At DeLay Middle School last month, there was a summer program with elements many might find an unlikely combination — a Bible camp fused with a science, math and technology program.
The Bridges “Making a Difference” Summer Program is a free, privately-run two-week program for children from kindergarten to ninth grade that combines religion with academics.
Morgan Elliott, executive director of the Bridges program said her mother, Sharlyn Elliott, founded the Bridges Outreach nonprofit and the summer program was born from there.
“She wanted to create a program that was free for [students] but also incorporated both academics and spirituality,” Elliott said.
Other necessities for the program’s blueprints were positive role models, community service opportunities and tutoring for exit exams, Elliott said.
Now the program is in its 16th year and is serving over 230 students this summer. The camp has grown since its founding in 2001 when there were around 20 students in the program. All the teachers are certified and most of the additional help is from volunteers.
Nakisha Lebron, formerly a student in the program and now a teacher at the camp, said she got involved because her mom was friends with Sharlyn, the founder, and the program is why she is working toward her teaching degree.
“It’s my first year as a teacher here,” she said. “I can’t believe it’s grown so much.”
Each year, the camp has a theme. This year, it’s “Fruit of the Spirit,” which include joy, love, peace, patience, kindness, goodness, faithfulness and gentleness.

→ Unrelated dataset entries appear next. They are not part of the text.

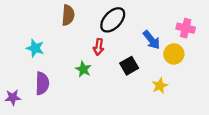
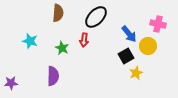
black square: (129, 66) -> (126, 56), moved
green star: (83, 69) -> (62, 48), moved
purple semicircle: (42, 83) -> (53, 76), moved

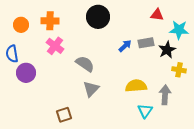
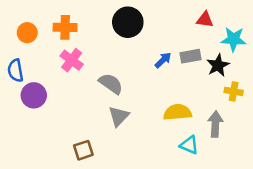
cyan triangle: (145, 111) -> (189, 145), turned -42

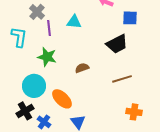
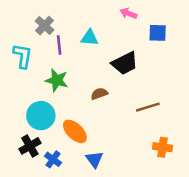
black trapezoid: (117, 44) -> (125, 63), moved

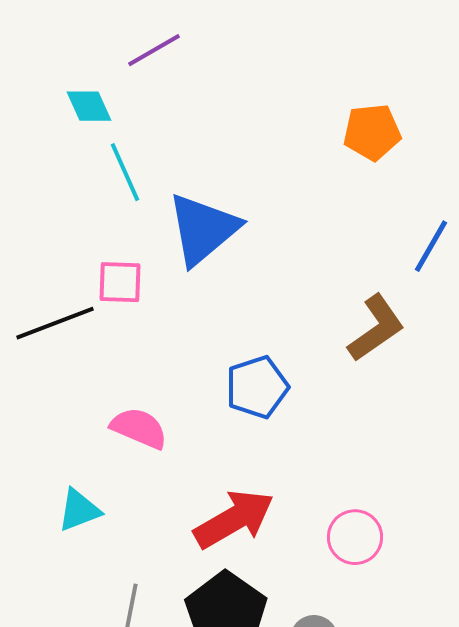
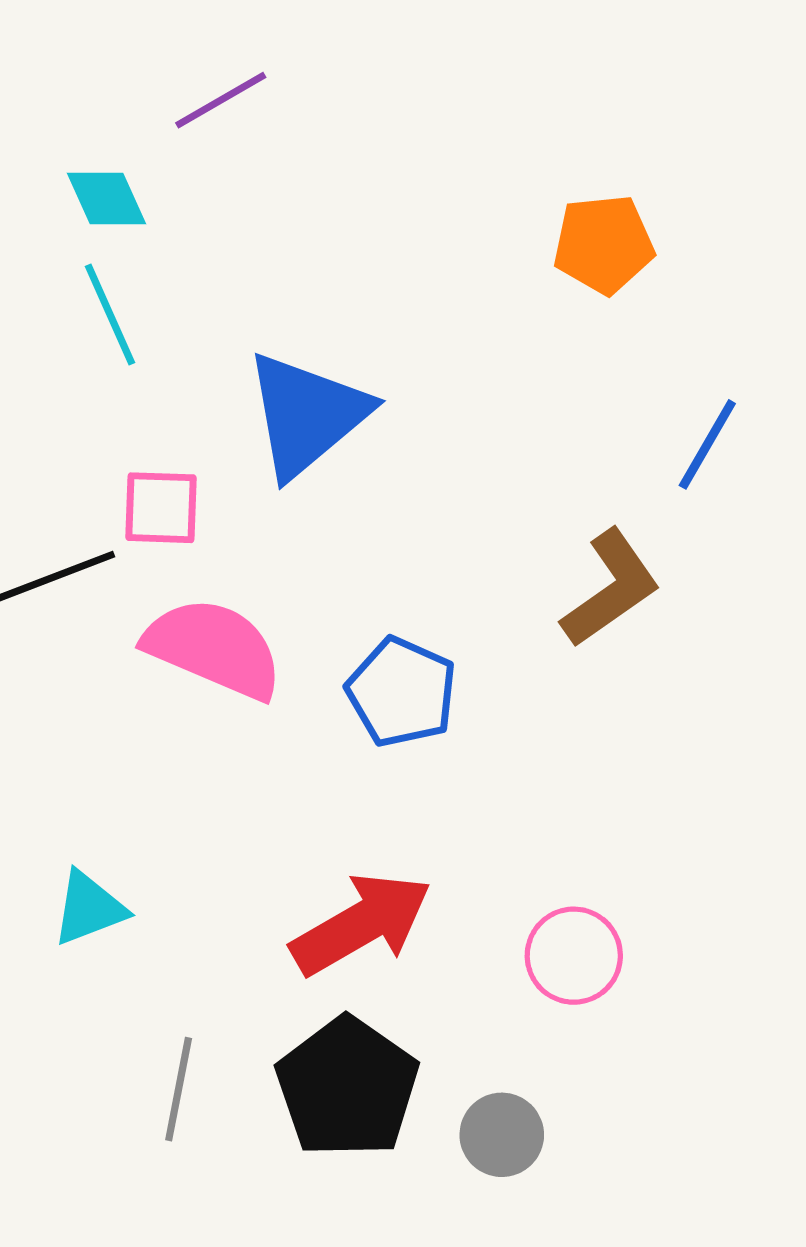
cyan line: (125, 172) -> (110, 314), moved
blue pentagon: (257, 387) -> (402, 692), turned -30
pink semicircle: (139, 428) -> (214, 648), moved, size x1.4

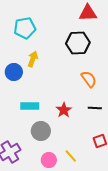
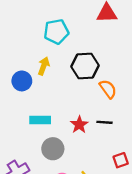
cyan pentagon: (25, 28) -> (56, 32), moved
black hexagon: (78, 43) -> (85, 66), moved
black line: (95, 108) -> (105, 122), moved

Students start the day with breakfast, followed by worship, guest speakers, then class. The students are broken up into two sections: kindergarten through third grade and fourth grade through ninth grade. Younger students stick with one teacher for their classes while the older students rotate between Bible study, science, math and reading class.
Ami Malvo, a first-grade teacher at Degan Elementary, teaches science at the Bridges camp this year but taught the Bible portion last year. She said there’s no conflict between the two because the program strategically combines the two elements in a harmonious way.
“There’s no contrast because you parallel,” she said. “You parallel your faith.”
Elliott said with the program, her mother hoped to bridge the gap between the school system and the community.
“Our science teachers are very good at incorporating the Word [of God] and science,” she said. “We are blessed to have teachers who can incorporate how science works in illustrating the spiritual aspect of life.”
The majority of the children in the Bridges summer program are LISD students, so Malvo, with help from other science teachers, devised a two-week science curriculum for the program with an emphasis on CER, or claim, evidence, response, the district-wide system LISD uses to get students familiar with science language.
“The most important thing about science is the process,” Malvo said. “When I’m teaching, I’m focusing on processing and thinking skills. Not just ‘Here’s an activity and this is what you do.’ So I give them the materials but don’t tell them how to use them.”
And the teachers at the Bridges camp have to be creative and efficient with their class activities, because the upper-level classes only last 25 to 30 minutes each before they rotate.
Malvo said the last activity her class did was predict how to design a moving object using the science language. She supplied the materials but let the students use teamwork to solve the problem.
“Teaching is no longer telling the student what to do,” she said. “It’s having the student use their analysis and their processing skills to get to the product.”
Even in the 30-minute time frame, teachers give a lesson and tie it to the camp theme that year, Malvo said.
“You need patience to work with each other, you have to have joy in your heart and you have to exhibit self-control in order to work with everyone,” she said of the “Fruit of the Spirit” theme. “If you have joy in your heart, then you’re going to be patient to deliver your ideas. You’re going to be patient and let the person speaking finish before you blurt and interrupt… those are all skills you need in teamwork.”
Although it’s focused on religion and science, it’s not black and white, Malvo said.
“It’s really an opportunity for me to tie in lots of different things they already have experience with but they put on a shelf and they only take down during math or they put it on a shelf and only take it down during history,” she said. “It’s collaborative.”
After classes, the younger students get to do arts and crafts while older students can choose from sports like volleyball, soccer or basketball where coaches teach them drills and give them pointers to improve their skills.
Lebron said her students enjoy the camp, even though they are learning at school during the summer.
“They keep doing positive things every day and trying to get kids involved,” she said of the program. “The kids actually like it.”
Malvo sees the program as valuable for the children who attend.
“There is so much to be gained just in the students having a different outlook on what they see in the world and how that can include Christ in their life and that’s OK, and it’s OK to accept others,” she said. “Just being able to work together, there’s hope. And that’s what we tell them, because you’re here there’s hope.